Dava 6502 sayılı Tüketicinin Korunması Hakkında Kanun yürürlüğe girdikten sonra açıldığına göre, eldeki dava bakımından görevli mahkemenin tüketici mahkemesi olduğu gözetilerek görev dava şartı yokluğundan davanın reddine karar vermek gerekmiştir.
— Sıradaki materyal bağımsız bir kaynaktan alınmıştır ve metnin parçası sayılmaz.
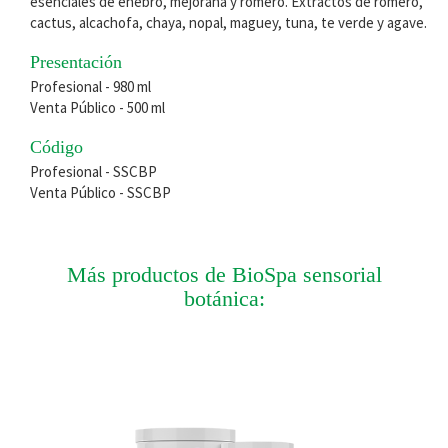
esenciales de enebro, mejorana y romero. Extractos de romero,
cactus, alcachofa, chaya, nopal, maguey, tuna, te verde y agave.
Presentación
Profesional - 980 ml
Venta Público - 500 ml
Código
Profesional - SSCBP
Venta Público - SSCBP
Más productos de BioSpa sensorial
botánica:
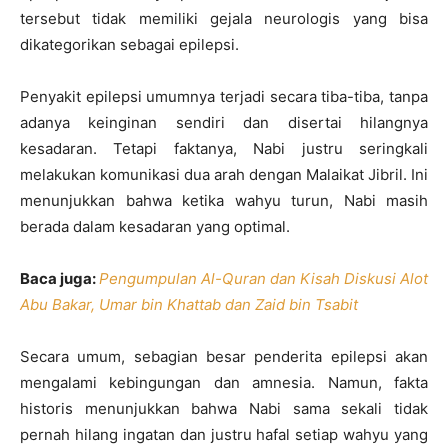
tersebut tidak memiliki gejala neurologis yang bisa
dikategorikan sebagai epilepsi.
Penyakit epilepsi umumnya terjadi secara tiba-tiba, tanpa
adanya keinginan sendiri dan disertai hilangnya
kesadaran. Tetapi faktanya, Nabi justru seringkali
melakukan komunikasi dua arah dengan Malaikat Jibril. Ini
menunjukkan bahwa ketika wahyu turun, Nabi masih
berada dalam kesadaran yang optimal.
Baca juga:
Pengumpulan Al-Quran dan Kisah Diskusi Alot
Abu Bakar, Umar bin Khattab dan Zaid bin Tsabit
Secara umum, sebagian besar penderita epilepsi akan
mengalami kebingungan dan amnesia. Namun, fakta
historis menunjukkan bahwa Nabi sama sekali tidak
pernah hilang ingatan dan justru hafal setiap wahyu yang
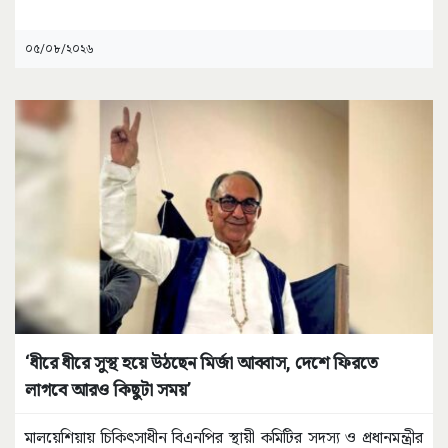
০৫/০৮/২০২৬
‘ধীরে ধীরে সুস্থ হয়ে উঠছেন মির্জা আব্বাস, দেশে ফিরতে
লাগবে আরও কিছুটা সময়’
মালয়েশিয়ায় চিকিৎসাধীন বিএনপির স্থায়ী কমিটির সদস্য ও প্রধানমন্ত্রীর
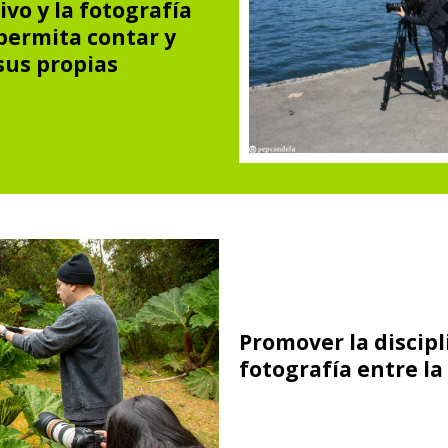
ivo y la fotografía
 permita contar y
sus propias
Promover la discipli
fotografía entre la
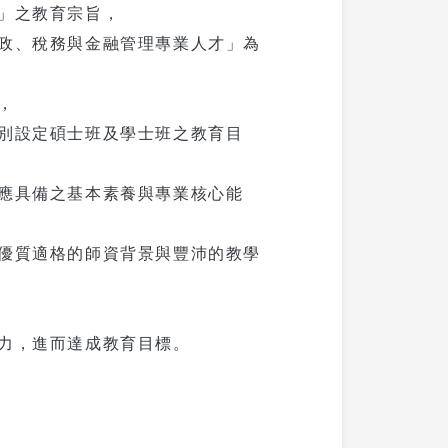
」之教育宗旨，
政、稅務與金融管理專業人才」為
，
別設定碩士班及學士班之教育目
應具備之基本素養與專業核心能
優質適格的師資背景與豐沛的教學
力，進而達成教育目標。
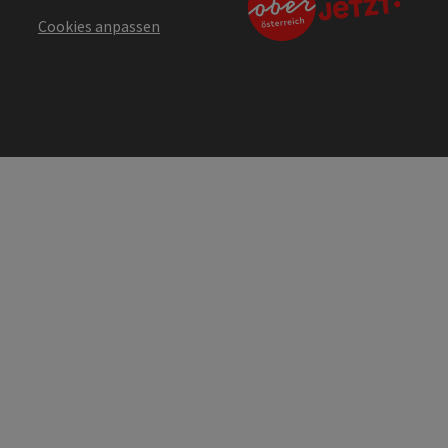
Cookies anpassen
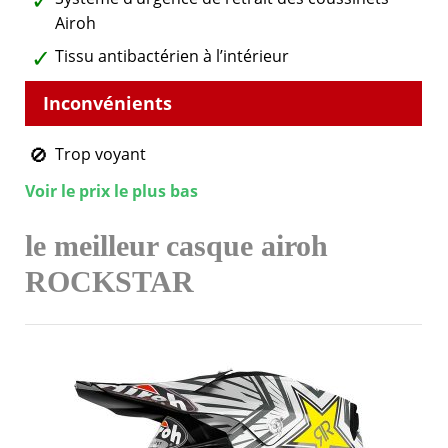
Airoh
Tissu antibactérien à l’intérieur
Trop voyant
Voir le prix le plus bas
le meilleur casque airoh
ROCKSTAR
HÜKÜM: Gerekçesi yukarıda açıklandığı üzere;
1-Mahkememizin GÖREVSİZLİĞİNE, bu nedenle 6100 sayılı HMK’nın 115/2. Maddesi uyarınca dava şartı noksanlığından davanın usulden REDDİNE,
2-Taraflardan birinin, karar süresi içinde kanun yoluna başvurulmayarak kesinleşmiş ise kararın kesinleştiği tarihten; kanun yoluna başvurulmuşsa bu başvurunun reddi kararının tebliğ tarihinden itibaren iki hafta içinde Mahkememize başvurarak, dava dosyasının görevli mahkemeye gönderilmesini talep etmesi halinde dosyanın görevli —– Tüketici Mahkemesi’ne gönderilmesine,
3-Yasal süre içinde Mahkememize başvurarak, dava dosyasının görevli mahkemeye gönderilmesi talep edilmediği takdirde, Mahkememize davanın açılmamış sayılmasına karar verileceğinin iş bu kararın tebliği ile İHTARINA,
4-Dava dosyasının talep üzerine gönderilmesi halinde yargılama giderlerine görevli mahkemece hükmedilmesine,Dair, davacı vekilinin yüzüne karşı, davalının yokluğunda gerekçeli kararın taraflara tebliğinden itibaren 2(iki) hafta içerisinde mahkememize veya mahkememize gönderilmek üzere bulunulan yer yada başka bir yer Asliye Ticaret Mahkemesine verilecek bir dilekçe ile başvurmak ve istinaf harç ve masraflarını karşılamak koşulu ile —-Bölge Adliye Mahkemesi’ne istinaf yolunun açık olduğu, istinaf dilekçesinde istinaf edilen hususlar ile nedenlerinin belirtilmesinin gerektiği, süresi içerisinde kararın istinaf edilmemesi halinde hükmün kesinleşeceği ve infaz edilebileceği açıklanmak suretiyle açık duruşmada verilen karar açıkça okunup usulen anlatıldı.